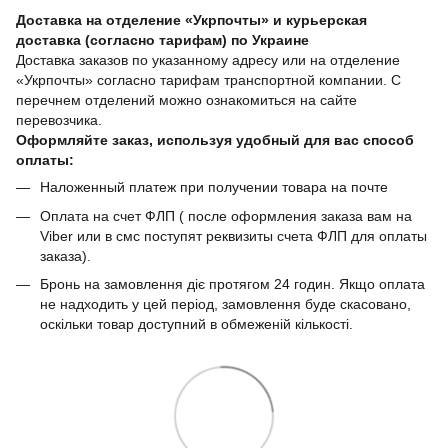
Доставка на отделение «Укрпочты» и курьерская
доставка (согласно тарифам) по Украине
Доставка заказов по указанному адресу или на отделение
«Укрпочты» согласно тарифам транспортной компании. С
перечнем отделений можно ознакомиться на сайте
перевозчика.
Оформляйте заказ, используя удобный для вас способ
оплаты:
Наложенный платеж при получении товара на почте
Оплата на счет ФЛП ( после оформления заказа вам на
Viber или в смс поступят реквизиты счета ФЛП для оплаты
заказа).
Бронь на замовлення діє протягом 24 годин. Якщо оплата
не надходить у цей період, замовлення буде скасовано,
оскільки товар доступний в обмеженій кількості.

WHAT NEEDS TO BE DONE → Output the records exactly, and let none of their pictures appear in the copy.

EXERCISE SOLUTION →
Доставка на отделение «Укрпочты» и курьерская
доставка (согласно тарифам) по Украине
Доставка заказов по указанному адресу или на отделение
«Укрпочты» согласно тарифам транспортной компании. С
перечнем отделений можно ознакомиться на сайте
перевозчика.
Оформляйте заказ, используя удобный для вас способ
оплаты:
Наложенный платеж при получении товара на почте
Оплата на счет ФЛП ( после оформления заказа вам на
Viber или в смс поступят реквизиты счета ФЛП для оплаты
заказа).
Бронь на замовлення діє протягом 24 годин. Якщо оплата
не надходить у цей період, замовлення буде скасовано,
оскільки товар доступний в обмеженій кількості.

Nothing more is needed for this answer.